In tegenstelling tot de katholieken, hoefden de protestanten (die ver in de minderheid waren) geen rekening te houden met kerken die te klein werden en een gebied bedienen dat zich niet alleen beperkt tot Blerick of Venlo. Limburg werd in 1915 in twee ressorten verdeeld; Venlo en Heerlen. Tot die tijd was de kerk in Venlo de enige gereformeerde kerk. Die kerk werd in de Tweede Wereldoorlog beschadigd en in 1968 gesloopt. De gereformeerden zaten toen zonder kerk en namen vanaf die tijd gebruik van de St. Joriskerk in Venlo, waar de hervormden diensten hielden. De gemeenschap ging op zoek naar een eigen kerk en vond in 1973 het terrein naast de kazerne in Blerick. In 1974 werd de kerk ‘Het Nieuw Baken’ in gebruik genomen door de gereformeerden. Na het tot stand komen van het samenwerkingsverband (en uiteindelijk een fusie) tussen de gereformeerden en hervormden vanaf 1986 werden beide kerken gebruikt voor diensten. De St. Joriskerk bleek meer in trek en “Het Nieuwe Baken” bleef steeds meer zondagen leegstaan. Het werd vaak nog wel gebruikt als winterkerk. Na jaren leegstand kocht de Vrij Baptisten Gemeente het gebouw.

Tegenstanders van de samenwerkingsverband splitsten zich af en vonden onderdak in het parochiehuis “Ons Huis” van de Lambertusparochie. Vanaf 2007 zal deze kerkgemeenschap, die bekend staat onder de naam “De Brug”, een nieuw pand betrekken in ‘t Ven in het stadsdeel Venlo.

Ook de katholieken werken steeds meer samen. Vanuit het Bisdom Roermond zijn per decanaat een aantal samenwerkingsverbanden opgezet. De parochies van Blerick vallen onder het decanaat Venlo-Tegelen. Hierbij worden de volgende parochies aan elkaar gekoppeld:

Militair verleden

Fort Sint-Michiel en Fort Leopold

Nadat Venlo stadsrechten kreeg en stadsmuren mocht bouwen, werd aan de westelijke oever van de Maas, achter het in Blerick gelegen veerhuis “De Staay”, in 1450 een fort gebouwd. De Spanjaarden vervingen dit fort van hout en steen in op 29 september 1641 (Michaelsdag) door een stenen fort genaamd Fort Sint-Michiel (genoemd naar aartsengel Michaël die volgens het hoofdstuk Openbaringen in de bijbel oorlog voerde tegen satan). Het fort was in 1643 gereed.

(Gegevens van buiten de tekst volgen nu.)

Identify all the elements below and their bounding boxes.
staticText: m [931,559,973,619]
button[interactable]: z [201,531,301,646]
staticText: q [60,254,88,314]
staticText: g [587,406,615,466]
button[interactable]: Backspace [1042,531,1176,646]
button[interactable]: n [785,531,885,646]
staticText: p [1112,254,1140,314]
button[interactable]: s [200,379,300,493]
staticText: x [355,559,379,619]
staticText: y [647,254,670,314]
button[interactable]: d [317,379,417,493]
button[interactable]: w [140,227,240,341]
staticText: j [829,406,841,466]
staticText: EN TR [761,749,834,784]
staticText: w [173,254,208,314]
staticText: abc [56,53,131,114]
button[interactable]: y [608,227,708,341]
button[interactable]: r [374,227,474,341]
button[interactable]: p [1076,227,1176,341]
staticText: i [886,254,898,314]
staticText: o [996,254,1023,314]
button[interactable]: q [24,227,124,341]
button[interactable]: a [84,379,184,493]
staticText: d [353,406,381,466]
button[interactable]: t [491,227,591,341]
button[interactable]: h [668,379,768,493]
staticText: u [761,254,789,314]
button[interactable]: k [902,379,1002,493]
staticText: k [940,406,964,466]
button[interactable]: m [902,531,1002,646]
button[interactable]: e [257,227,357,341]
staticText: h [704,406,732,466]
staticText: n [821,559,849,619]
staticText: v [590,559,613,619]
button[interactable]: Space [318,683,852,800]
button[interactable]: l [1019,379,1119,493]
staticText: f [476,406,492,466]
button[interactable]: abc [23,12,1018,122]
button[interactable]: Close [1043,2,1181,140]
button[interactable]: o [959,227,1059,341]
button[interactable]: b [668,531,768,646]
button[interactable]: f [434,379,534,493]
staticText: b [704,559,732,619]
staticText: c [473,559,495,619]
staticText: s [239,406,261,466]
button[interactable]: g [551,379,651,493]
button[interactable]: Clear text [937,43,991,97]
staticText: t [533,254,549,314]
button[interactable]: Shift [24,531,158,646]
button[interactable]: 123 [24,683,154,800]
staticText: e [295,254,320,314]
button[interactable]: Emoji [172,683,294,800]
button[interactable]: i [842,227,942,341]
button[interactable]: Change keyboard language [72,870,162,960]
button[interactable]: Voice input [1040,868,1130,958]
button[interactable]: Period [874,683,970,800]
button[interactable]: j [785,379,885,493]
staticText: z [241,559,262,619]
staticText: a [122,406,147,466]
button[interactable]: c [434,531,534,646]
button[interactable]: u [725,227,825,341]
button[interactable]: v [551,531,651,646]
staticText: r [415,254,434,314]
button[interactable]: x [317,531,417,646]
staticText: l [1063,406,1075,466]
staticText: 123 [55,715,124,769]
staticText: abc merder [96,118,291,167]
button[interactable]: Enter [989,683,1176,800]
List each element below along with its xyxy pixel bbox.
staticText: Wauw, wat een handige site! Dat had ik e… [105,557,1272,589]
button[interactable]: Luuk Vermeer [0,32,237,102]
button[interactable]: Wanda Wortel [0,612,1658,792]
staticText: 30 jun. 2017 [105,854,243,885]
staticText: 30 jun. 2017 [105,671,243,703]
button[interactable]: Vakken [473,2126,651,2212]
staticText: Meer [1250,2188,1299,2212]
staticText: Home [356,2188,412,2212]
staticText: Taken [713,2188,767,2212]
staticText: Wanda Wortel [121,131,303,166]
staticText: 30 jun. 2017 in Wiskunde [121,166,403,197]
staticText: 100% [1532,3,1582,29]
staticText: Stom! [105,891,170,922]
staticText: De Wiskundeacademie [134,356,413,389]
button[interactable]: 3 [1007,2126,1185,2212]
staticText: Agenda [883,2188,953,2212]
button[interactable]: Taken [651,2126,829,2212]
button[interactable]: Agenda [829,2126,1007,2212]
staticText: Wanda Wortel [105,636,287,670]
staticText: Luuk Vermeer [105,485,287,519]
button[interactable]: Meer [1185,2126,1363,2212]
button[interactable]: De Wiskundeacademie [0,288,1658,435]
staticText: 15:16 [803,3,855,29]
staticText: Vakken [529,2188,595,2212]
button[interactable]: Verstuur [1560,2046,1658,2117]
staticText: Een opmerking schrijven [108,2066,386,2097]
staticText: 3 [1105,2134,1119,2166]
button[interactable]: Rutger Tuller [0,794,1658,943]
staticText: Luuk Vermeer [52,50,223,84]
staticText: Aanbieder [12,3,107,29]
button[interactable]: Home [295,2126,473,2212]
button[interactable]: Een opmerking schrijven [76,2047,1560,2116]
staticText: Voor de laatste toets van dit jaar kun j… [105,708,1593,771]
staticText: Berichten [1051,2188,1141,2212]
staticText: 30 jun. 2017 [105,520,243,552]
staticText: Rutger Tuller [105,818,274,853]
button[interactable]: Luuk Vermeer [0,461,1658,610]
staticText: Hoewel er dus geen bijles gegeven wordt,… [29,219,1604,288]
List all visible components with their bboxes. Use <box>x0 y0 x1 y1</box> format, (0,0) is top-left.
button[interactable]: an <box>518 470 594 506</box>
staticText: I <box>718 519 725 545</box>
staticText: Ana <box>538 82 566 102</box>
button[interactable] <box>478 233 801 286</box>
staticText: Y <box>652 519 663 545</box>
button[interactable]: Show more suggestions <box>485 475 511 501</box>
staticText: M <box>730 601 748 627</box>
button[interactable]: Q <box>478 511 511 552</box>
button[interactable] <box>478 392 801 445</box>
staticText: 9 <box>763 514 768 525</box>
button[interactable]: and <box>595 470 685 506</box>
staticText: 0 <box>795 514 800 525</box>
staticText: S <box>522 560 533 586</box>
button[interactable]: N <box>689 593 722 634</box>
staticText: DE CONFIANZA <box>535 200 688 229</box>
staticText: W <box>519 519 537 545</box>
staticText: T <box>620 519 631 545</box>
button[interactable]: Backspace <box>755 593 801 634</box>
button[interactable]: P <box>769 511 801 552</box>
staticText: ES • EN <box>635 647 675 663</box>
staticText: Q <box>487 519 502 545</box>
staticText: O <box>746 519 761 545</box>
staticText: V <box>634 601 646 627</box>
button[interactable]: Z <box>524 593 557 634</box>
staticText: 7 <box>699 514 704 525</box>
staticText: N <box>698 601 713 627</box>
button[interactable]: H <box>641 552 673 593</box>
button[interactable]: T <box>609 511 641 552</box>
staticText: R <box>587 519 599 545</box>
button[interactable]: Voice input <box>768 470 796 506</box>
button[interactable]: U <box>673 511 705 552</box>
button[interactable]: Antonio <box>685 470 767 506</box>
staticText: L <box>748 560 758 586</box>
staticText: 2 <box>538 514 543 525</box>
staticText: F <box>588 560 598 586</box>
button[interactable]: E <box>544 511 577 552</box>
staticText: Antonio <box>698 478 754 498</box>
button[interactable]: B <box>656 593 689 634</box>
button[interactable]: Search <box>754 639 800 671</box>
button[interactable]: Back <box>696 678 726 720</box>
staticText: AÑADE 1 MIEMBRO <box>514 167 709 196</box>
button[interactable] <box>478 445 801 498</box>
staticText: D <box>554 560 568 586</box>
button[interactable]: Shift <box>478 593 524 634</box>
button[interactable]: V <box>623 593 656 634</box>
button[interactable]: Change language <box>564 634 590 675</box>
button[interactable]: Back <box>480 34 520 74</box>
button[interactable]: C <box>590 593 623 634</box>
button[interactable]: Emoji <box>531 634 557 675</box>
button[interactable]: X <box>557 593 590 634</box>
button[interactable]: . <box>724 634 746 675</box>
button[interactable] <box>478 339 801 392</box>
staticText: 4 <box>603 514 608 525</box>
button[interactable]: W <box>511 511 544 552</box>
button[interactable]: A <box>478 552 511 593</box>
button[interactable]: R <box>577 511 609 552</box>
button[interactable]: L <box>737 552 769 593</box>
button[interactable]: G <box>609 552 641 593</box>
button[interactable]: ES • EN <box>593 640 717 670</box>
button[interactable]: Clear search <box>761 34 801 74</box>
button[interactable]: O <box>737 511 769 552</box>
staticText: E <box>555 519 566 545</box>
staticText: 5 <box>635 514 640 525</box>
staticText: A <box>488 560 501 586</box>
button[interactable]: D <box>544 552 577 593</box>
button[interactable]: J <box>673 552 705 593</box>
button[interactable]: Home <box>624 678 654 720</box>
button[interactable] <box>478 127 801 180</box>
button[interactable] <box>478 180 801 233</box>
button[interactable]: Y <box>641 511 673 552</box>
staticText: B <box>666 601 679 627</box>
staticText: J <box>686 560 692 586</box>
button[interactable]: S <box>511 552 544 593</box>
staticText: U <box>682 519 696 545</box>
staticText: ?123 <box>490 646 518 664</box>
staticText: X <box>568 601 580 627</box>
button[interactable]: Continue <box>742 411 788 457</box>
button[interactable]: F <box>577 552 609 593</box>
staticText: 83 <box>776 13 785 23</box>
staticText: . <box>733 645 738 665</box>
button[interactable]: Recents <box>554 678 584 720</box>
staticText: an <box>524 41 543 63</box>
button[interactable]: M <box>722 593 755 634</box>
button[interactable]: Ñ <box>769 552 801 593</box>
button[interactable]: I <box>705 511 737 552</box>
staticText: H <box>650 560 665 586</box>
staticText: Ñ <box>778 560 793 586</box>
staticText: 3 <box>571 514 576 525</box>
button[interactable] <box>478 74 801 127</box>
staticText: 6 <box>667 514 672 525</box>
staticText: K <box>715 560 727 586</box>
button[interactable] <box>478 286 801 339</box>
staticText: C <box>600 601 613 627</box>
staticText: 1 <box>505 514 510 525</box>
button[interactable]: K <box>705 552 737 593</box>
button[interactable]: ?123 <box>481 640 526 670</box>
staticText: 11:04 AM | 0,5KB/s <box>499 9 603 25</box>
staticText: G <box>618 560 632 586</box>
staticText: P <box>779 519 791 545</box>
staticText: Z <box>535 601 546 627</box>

Omdat volgens negatieve rapporten het Fort te ver van de Maasoever zou staan, werd in 1831 besloten een aarden fort tussen fort Sint Michel en de Maas te bouwen. Dit werd Fort Leopold.

Frederik Hendrikkazerne

Blerick kon lange tijd niet uitbreiden richting het noorden, omdat het schootsveld van het fort vrij moest blijven. Toen aan het eind van de 19e eeuw de Spoorlijn Venlo – Eindhoven aangelegd werd, verdween het fort en kwam de bebouwing in Blerick op gang. Op de plek van Fort Sint Michiel werd tussen 1910 en 1913 de Frederik Hendrikkazerne gebouwd. De contouren van het oude fort zijn nog wel in de stratenstructuur te herkennen in de punten Horsterweg/Garnizoensweg, Horsterweg/Daelweg en Horsterweg/Kazernestraat. Daarnaast is er een straat (Fort Sint Michielstraat) naar het fort vernoemd.